Publié le 17/09/2013 par Anne Feuillère / Catégorie: Entrevue

La joie de tout casser

Tip Top fait clic et clac. Réjouissant, burlesque, disjoncté, le nouveau long métrage du Français Serge Bozon, on le découvrait avec délice lors de sa projection au Brussels Film Festival. Sur une intrigue abracadabrante de meurtre d'indic dans une banlieue cosmopolite, Bozon tresse, autour de quelques personnages magistralement incarnés par François Damiens en merveilleux plouc, Isabelle Huppert, superbe castratrice et Sandrine Kiberlain, en godiche mirifique, tout une galerie de petites folies et autres perversions qui s'entrechoquent, se mélangent et s'échangent. On croise Bozon, costume pop et chemise à pois, à la sortie de la projection où, avec Noël Godin, on s'extasie sur ce petit bijou totalement iconoclaste dans le cinéma français. Alors, on s'embarque à plusieurs, car plus on est de fous, plus on rit, pour une interview-fleuve et frénétique où les références cinéphiles pleuvent. Et nous voilà tous deux aux trousses de Serge Bozon au débit de parole proche de la mitraillette que seul son sourire qui pétille de joie ou de malice sait interrompre... Feux d'artifice donc ! 

Serge Bozon, réalisateurCinergie : Comment se termine le roman de Bill James que vous avez adapté ? Parce que devant une fin aussi abrupt, nous aussi, on vous mettrait bien un petit coup de marteau quand l'écran tourne au noir !

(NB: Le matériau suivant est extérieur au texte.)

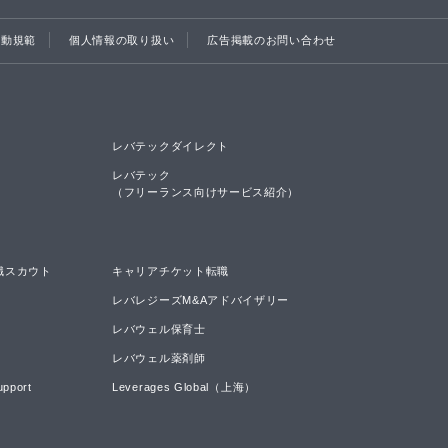
行動規範
個人情報の取り扱い
広告掲載のお問い合わせ
レバテックダイレクト
レバテック

（フリーランス向けサービス紹介）
職スカウト
キャリアチケット転職
レバレジーズM&Aアドバイザリー
レバウェル保育士
レバウェル薬剤師
upport
Leverages Global（上海）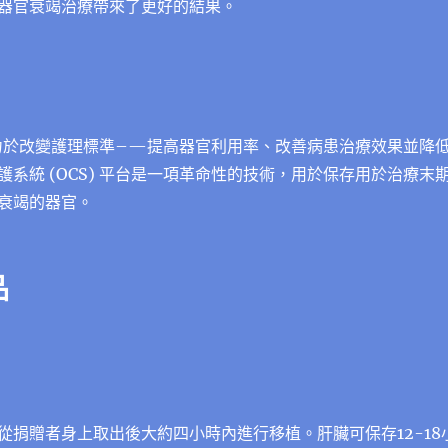
器官衰竭治療帶來了更好的結果。
cs致力於改變護理標準–—提高器官利用率、改善病患治療效果並降
系統 (OCS) 平台是一項革命性的技術，用於保存用於治療末
衰竭的器官。
品
從捐贈者身上取出後大約四小時內進行移植。肝臟可保存12-18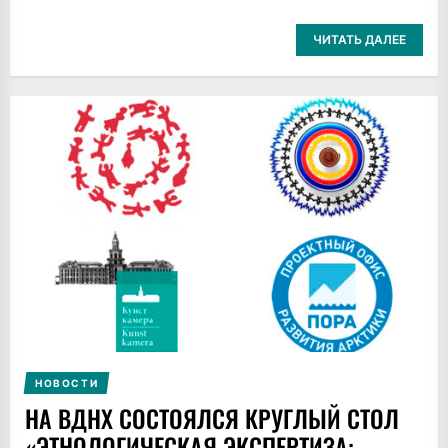
ЧИТАТЬ ДАЛЕЕ
НОВОСТИ
НА ВДНХ СОСТОЯЛСЯ КРУГЛЫЙ СТОЛ
«ЭТНОЛОГИЧЕСКАЯ ЭКСПЕРТИЗА:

Serge Bozon : Alors, je tiens à dire que le livre se termine exactement comme mon film ! C'est même l'une des raisons pour lesquelles j'ai eu envie de l'adapter. Parce que j'aime bien les fins qui claquent au cinéma, comme dans Frontière chinoise de John Ford qui se finit sur cette phrase « So long bastard ! », ou La mariée était en noir de Truffaut, mais bon je pourrais en citer plein d'autres... Contrairement à ce que beaucoup de gens croient en me disant que j'ai voulu déconstruire le polar, que l'intrigue est nébuleuse, et bien en fait, dans le roman, la fin est bien plus abrupte. J'espère que dans le film, les spectateurs ont compris qui sont les méchants. Dans le roman, on ne comprend rien, ça s'arrête en plein crash. Par ailleurs, si d'un point de vue rythmique, il y a bien ce côté incisif, d’un point de vue narratif, le film devait s'arrêter là. La relation entre Esther et Sally est le sablier intime du film, c'est une relation d'ordre mimétique. Sally imite Esther, d'abord sur des choses extérieures, et puis, peu à peu, elle arrive à imiter Esther sur ses pratiques non plus publiques mais privées. Le processus mimétique est arrivé à son terme, elle n'a plus rien à apprendre d'Esther. Donc le film doit s'arrêter. Vous voyez ce que je veux dire ? Il n'y a plus rien à filmer.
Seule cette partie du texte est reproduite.